Mistakes made when designing RWD, or a few words about anatomy
RWD is an increasingly common solution when it comes to designing sites with mobile devices in mind. Especially in light of the recent changes in Google’s positioning, which has stopped positioning sites that are not adapted to mobile devices, it is worth enriching your knowledge on the subject. We have written about the advantages of the RWD solution many times, but just creating a reponsive site is not enough – you still need to do it right.
To this end, it is necessary to have a good understanding of users’ limitations in order to then take the best possible care of the site‘s UX.
The main pitfall lurking for RWD websites is the problem of changing screen sizes of smartphones, which are increasingly moving towards phablets. While the average screen size increased by half an inch between 2007 and 2011, the that have seen much more dynamic changes over the past three years, that have caused phones to grow from an average screen size of 3.5 inches to more than five- and six-inch devices. On the one hand, this allows more content to fit on screens, on the other hand, anatomical limitations in the form of hand size and finger length mean that large screens carry more “blind spots” on mobile device screens.
Despite the fact that we increasingly “tap” with our index fingers rather than our thumb, it is still the case in many situations We prefer to use a smartphone with one hand, which sometimes requires quite a lot of acrobatics. For many years – until the iPhone 5 model – iPhone designers respected the anatomical constraints of the human hand, and iPhones’y lay in the hands almost perfectly. The user’s thumb was able to reach almost every point of the 3.5-inch and 4-inch screen quite freely. As the size of screens increases, user discomfort increases, Where operating the phone with one hand is becoming increasingly problematic.
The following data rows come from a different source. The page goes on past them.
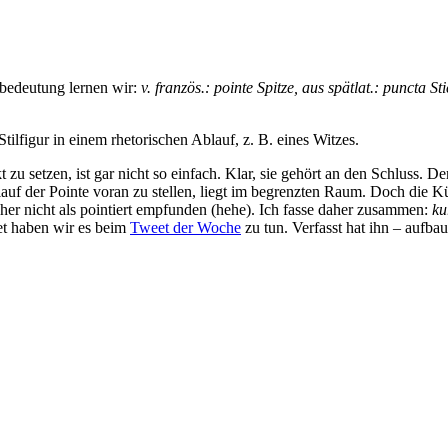
bedeutung lernen wir:
v. französ.: pointe Spitze, aus spätlat.: puncta St
ilfigur in einem rhetorischen Ablauf, z. B. eines Witzes.
u setzen, ist gar nicht so einfach. Klar, sie gehört an den Schluss. Der 
lauf der Pointe voran zu stellen, liegt im begrenzten Raum. Doch die K
er nicht als pointiert empfunden (hehe). Ich fasse daher zusammen:
ku
et haben wir es beim
Tweet der Woche
zu tun. Verfasst hat ihn – aufba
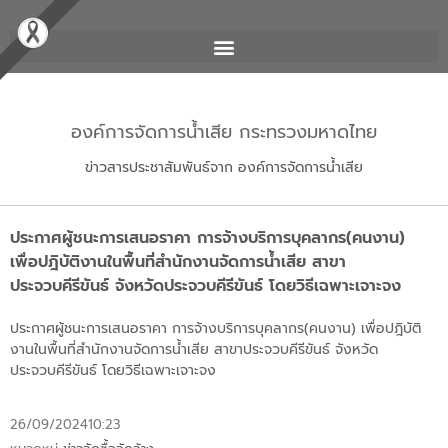
องค์การจัดการน้ำเสีย กระทรวงมหาดไทย
ข่าวสารประชาสัมพันธ์จาก องค์การจัดการน้ำเสีย
ประกาศผู้ชนะการเสนอราคา การจ้างบริการบุคลากร(คนงาน)
เพื่อปฎิบัติงานในพื้นที่สำนักงานจัดการน้ำเสีย สาขา
ประจวบคีรีขันธ์ จังหวัดประจวบคีรีขันธ์ โดยวิธีเฉพาะเจาะจง
ประกาศผู้ชนะการเสนอราคา การจ้างบริการบุคลากร(คนงาน) เพื่อปฎิบัติ
งานในพื้นที่สำนักงานจัดการน้ำเสีย สาขาประจวบคีรีขันธ์ จังหวัด
ประจวบคีรีขันธ์ โดยวิธีเฉพาะเจาะจง
26/09/2024
10:23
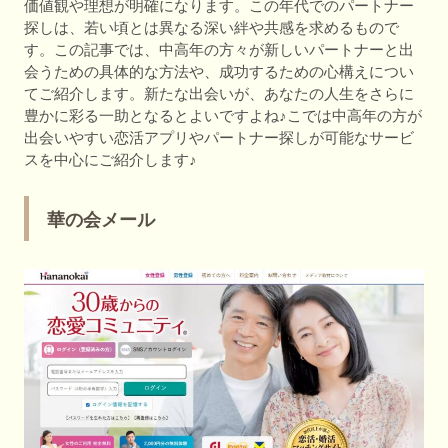
価値観や理想が明確になります。この年代でのパートナー
探しは、若い頃とは異なる深い絆や共感を求めるもので
す。この記事では、中高年の方々が新しいパートナーと出
会うための具体的な方法や、成功するための心構えについ
てご紹介します。新たな出会いが、あなたの人生をさらに
豊かに彩る一助となるとよいですよね♪こでは中高年の方が
出会いやすい恋活アプリやパートナー探しが可能なサービ
スを中心にご紹介します♪
華の会メール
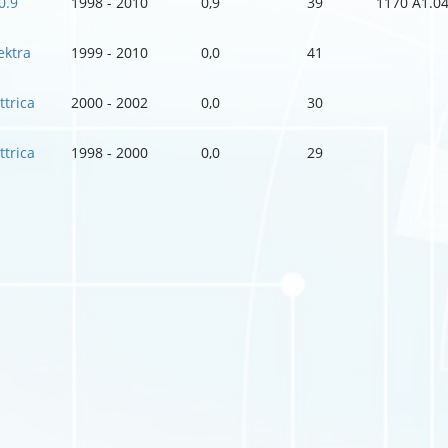
0.9
1998 - 2010
0,9
39
1170 A1.0
ektra
1999 - 2010
0,0
41
ttrica
2000 - 2002
0,0
30
ttrica
1998 - 2000
0,0
29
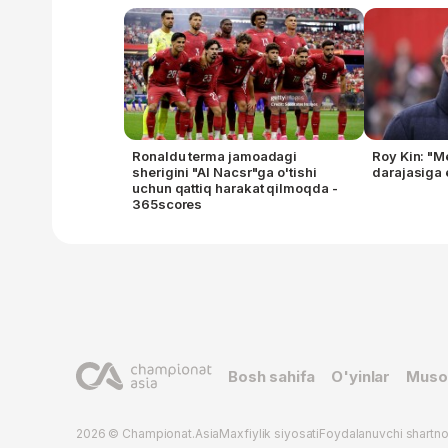
Ronaldu terma jamoadagi
Roy Kin: "M
sherigini "Al Nacsr"ga o'tishi
darajasiga 
uchun qattiq harakat qilmoqda -
365scores
Bosh sahifa
O'yinlar
Muso
2026 © Championat.Asia
Maxfiylik siyosati
Foydalanuvchi shartn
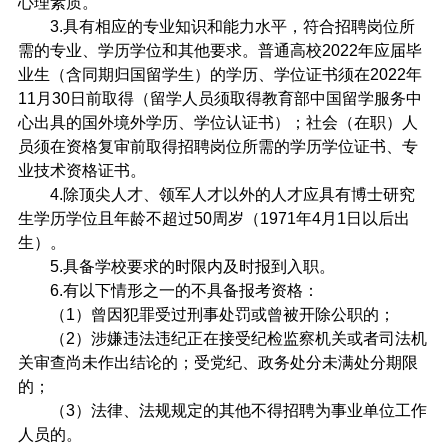
心理素质。
3.
具有相应的专业知识和能力水平，符合招聘岗位所
需的专业、学历学位和其他要求。普通高校
2022
年应届毕
业生（含同期归国留学生）的学历、学位证书须在
2022
年
11
月
30
日前取得（留学人员须取得教育部中国留学服务中
心出具的国外境外学历、学位认证书）；社会（在职）人
员须在资格复审前取得招聘岗位所需的学历学位证书、专
业技术资格证书。
4.
除顶尖人才、领军人才以外的人才应具有博士研究
生学历学位且年龄不超过
50
周岁（
1971
年
4
月
1
日以后出
生）。
5.
具备学校要求的时限内及时报到入职。
6.
有以下情形之一的不具备报考资格：
（
1
）曾因犯罪受过刑事处罚或曾被开除公职的；
（
2
）涉嫌违法违纪正在接受纪检监察机关或者司法机
关审查尚未作出结论的；受党纪、政务处分未满处分期限
的；
（
3
）法律、法规规定的其他不得招聘为事业单位工作
人员的。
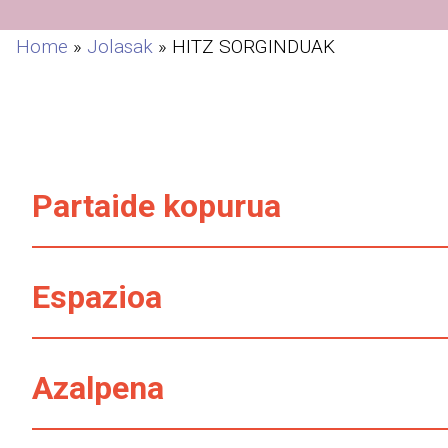
Home
»
Jolasak
»
HITZ SORGINDUAK
Partaide kopurua
Espazioa
Azalpena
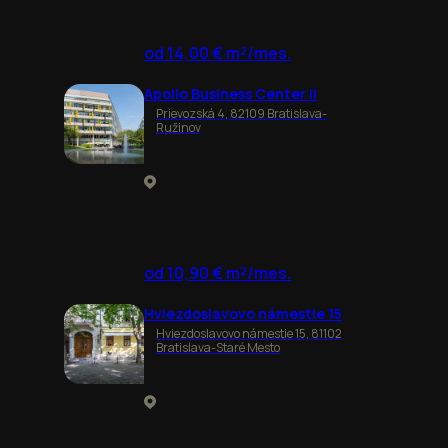
od 14,00 € m²/mes.
Apollo Business Center II
Prievozská 4, 82109 Bratislava-
Ružinov
od 10,90 € m²/mes.
Hviezdoslavovo námestie 15
Hviezdoslavovo námestie 15, 81102
Bratislava-Staré Mesto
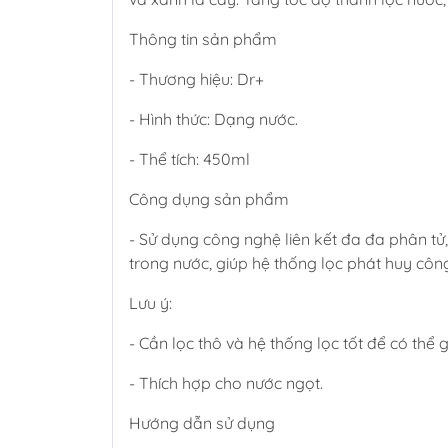
Thông tin sản phẩm
- Thương hiệu: Dr+
- Hình thức: Dạng nước.
- Thể tích: 450ml
Công dụng sản phẩm
- Sử dụng công nghệ liên kết đa đa phân tử, 
trong nước, giúp hệ thống lọc phát huy côn
Lưu ý:
- Cần lọc thô và hệ thống lọc tốt để có thể 
- Thích hợp cho nước ngọt.
Hướng dẫn sử dụng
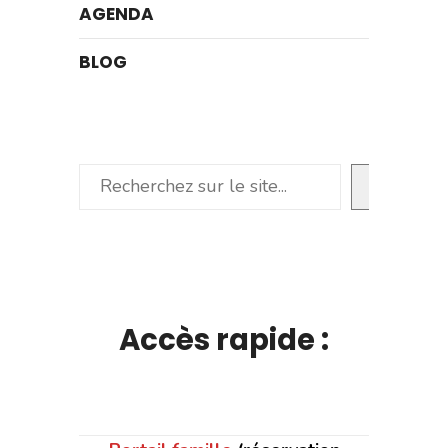
AGENDA
BLOG
Rechercher
Accès rapide :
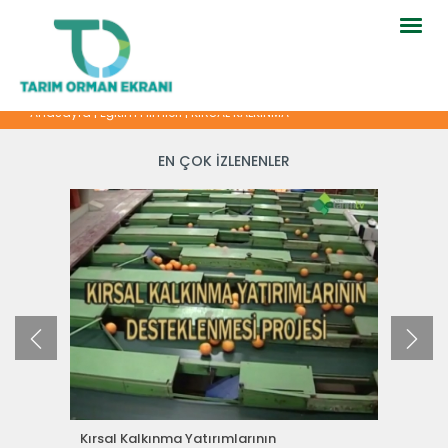
Togg
navig
Anasayfa
|
Eğitim Filmleri
|
KIRSAL KALKINMA
EN ÇOK İZLENENLER
Kırsal Kalkınma Yatırımlarının
Göç Ol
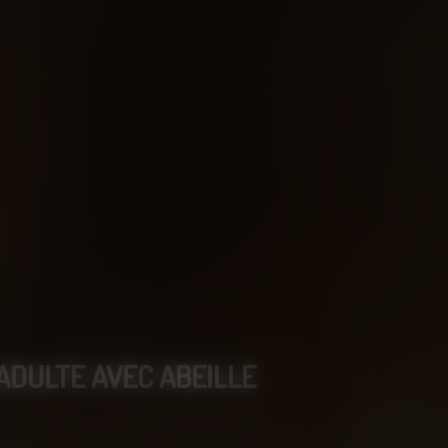
ADULTE AVEC ABEILLE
In the image below, the areas that the user can freely reach with one hand (green), which he can touch with a bit of thumb strain (yellow) and blind spots, Which cannot be freely touched with one hand (orange area).
We already know the mass of advantages of RWD – the appearance of the site almost perfectly adapted to any screen size and displaying only the necessary functionality in a clear way. Now you should also take care to make the navigation of the responsive website as smooth and comfortable as possible, with medium-sized phablet screens in mind. When designing RWD solutions, you need to constantly be aware of the blind spots that are beyond the reach of your thumb.
How to do it?
Put the most frequently used functions in an easily accessible place
Navigation and CTA (call to action) buttons should be located away from the top left and bottom right corners of the screen, as these two places are the most difficult to access when using smartphones. At these points, it is worth placing buttons such as exit shopping cart or site logo to return to the home screen.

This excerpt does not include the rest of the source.